Por: Cícero Henrique
O prefeito de Várzea Grande, Sebastião Gonçalves (Tião da Zaeli - PSD), disse que a divida do DAE com a rede Cemat é de 80 milhões de reais, desde 2004, ou seja, iniciou durante a gestão do prefeito MD.
Mas o próprio Zaeli confirmou que durante as gestões passadas, principalmente de Jayme Campos, não se investiu em saneamento, por mais que a cidade esteja ao lado Rio Cuiabá. Segundo o prefeito, para investimentos no saneamento do município é necessário recursos da ordem de 260 milhões de reais, o que a prefeitura não tem.
O que é revelador nessa história macabra é que o município de 140 mil habitantes tem que conviver com o caos durante todos esses anos, sem que nenhum vereador, deputado estadual, ex-prefeitos trabalhassem em prol da população. Enquanto vereadores usam a maioria das sessões ordinárias para prestarem homenagens em beneficio próprio, omitem-se na fiscalização e cobrança no executivo.
Não é de hoje que a imprensa denuncia desmandos e desvios de recursos na prefeitura de Várzea Grande.
Os políticos que hoje são pré-candidatos a prefeitura do município são cartas marcadas e manchadas: Jayme Campos é apontado como ex-gestor que não investiu nada em saneamento, Zaeli foi vice de MD e ficou quieto todo esse tempo, abrindo a boca em época eleitoral, Maksues Leite traiu o povo, Wallace Guimarães só quer se beneficiar do poder público.
A pergunta que não quer se calar: se não pagaram a Rede Cemat, para onde foi esse dinheiro?

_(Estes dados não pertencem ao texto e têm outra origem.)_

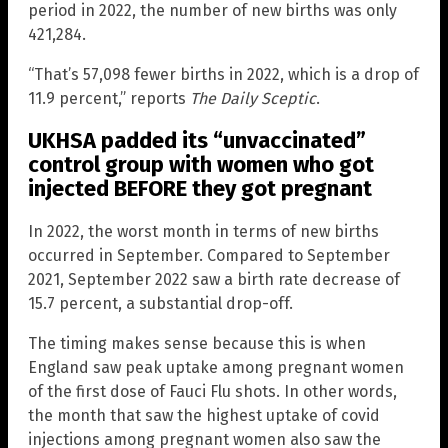
period in 2022, the number of new births was only
421,284.
“That’s 57,098 fewer births in 2022, which is a drop of
11.9 percent,” reports
The Daily Sceptic
.
UKHSA padded its “unvaccinated”
control group with women who got
injected BEFORE they got pregnant
In 2022, the worst month in terms of new births
occurred in September. Compared to September
2021, September 2022 saw a birth rate decrease of
15.7 percent, a substantial drop-off.
The timing makes sense because this is when
England saw peak uptake among pregnant women
of the first dose of Fauci Flu shots. In other words,
the month that saw the highest uptake of covid
injections among pregnant women also saw the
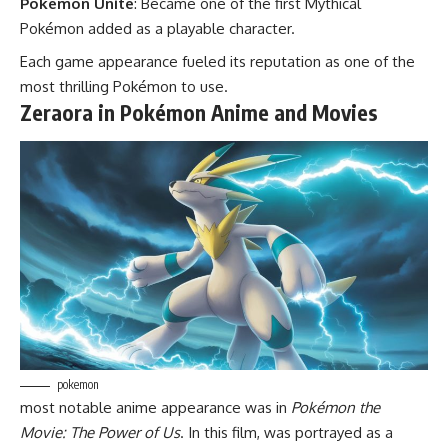
Pokémon Unite
: Became one of the first Mythical
Pokémon added as a playable character.
Each game appearance fueled its reputation as one of the
most thrilling Pokémon to use.
Zeraora in Pokémon Anime and Movies
pokemon
most notable anime appearance was in
Pokémon the
Movie: The Power of Us
. In this film, was portrayed as a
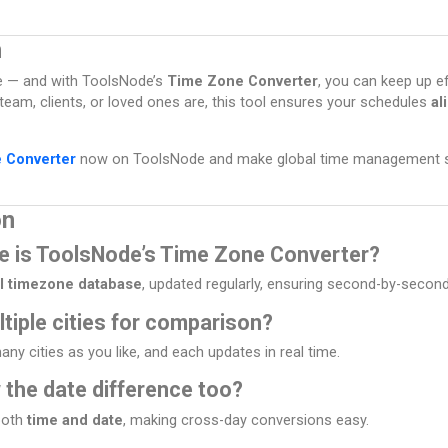
n
e — and with ToolsNode’s
Time Zone Converter
, you can keep up ef
eam, clients, or loved ones are, this tool ensures your schedules
al
 Converter
now on ToolsNode and make global time management si
on
e is ToolsNode’s Time Zone Converter?
l timezone database
, updated regularly, ensuring second-by-secon
ltiple cities for comparison?
ny cities as you like, and each updates in real time.
 the date difference too?
 both
time and date
, making cross-day conversions easy.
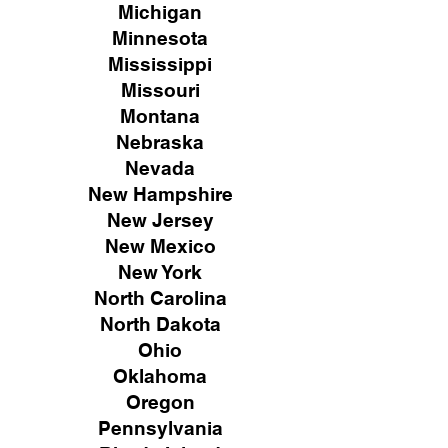
Michigan
Minnesota
Mississippi
Missouri
Montana
Nebraska
Nevada
New Hampshire
New
Jersey
New Mexico
New York
North Carolina
North Dakota
Ohio
Oklahoma
Oregon
Pennsylvania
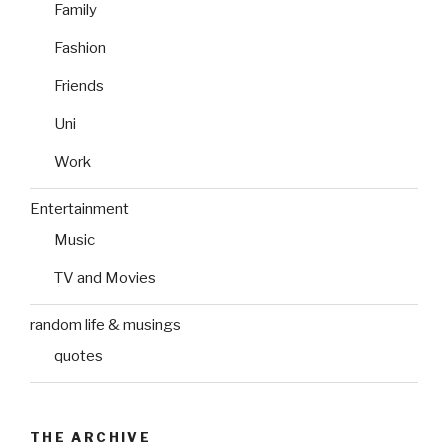
Family
Fashion
Friends
Uni
Work
Entertainment
Music
TV and Movies
random life & musings
quotes
THE ARCHIVE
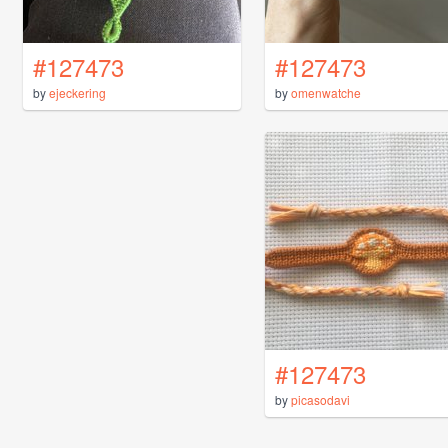
#127473
#127473
by
ejeckering
by
omenwatche
#127473
by
picasodavi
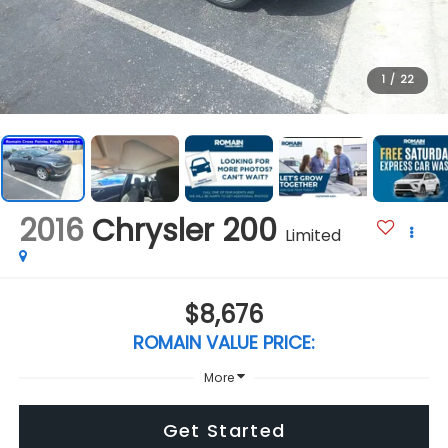
1
/
22
2016
Chrysler 200
Limited
$8,676
ROMAIN VALUE PRICE:
More
Get Started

Alguém roubou esse dinheiro.
DAE
Dito Loro e Jeferson Missias presidiram o DAE por longo tempo. O primeiro teve o nome envolvido no escândalo do PAC em Várzea Grande. Escutas telefônicas revelaram que Dito Loro articulava com Carlos Avalone, dono de construtora, para beneficiá-lo. Suspeito de favorecimento em licitação, salvou-se depois que um juiz federal anulou as provas (gravações telefônicas).
Tanto Dito Loro como Jeferson Missias prometeram solucionar os problemas do DAE, contrataram pesquisas e estudos, mas nada de prático aconteceu. Foi mais uma forma de gastar dinheiro. Depois do escândalo do PAC, as obras foram paralisadas.
A má gestão do DAE - e da Prefeitura - ao longo dos últimos anos - são responsáveis pelo afundamento em dívidas.
Mas, apesar da prefeitura estar endividada e enfrentando tantos e graves problemas, há vários interessados disputando o direito de concorrer a eleição para prefeito este ano. A prefeitura, com tantas licitações e contratos milionários, é sim muito atraente e alvo de cobiça de políticos inescrupulosos, prontos para sugar ainda mais as tetas do erário.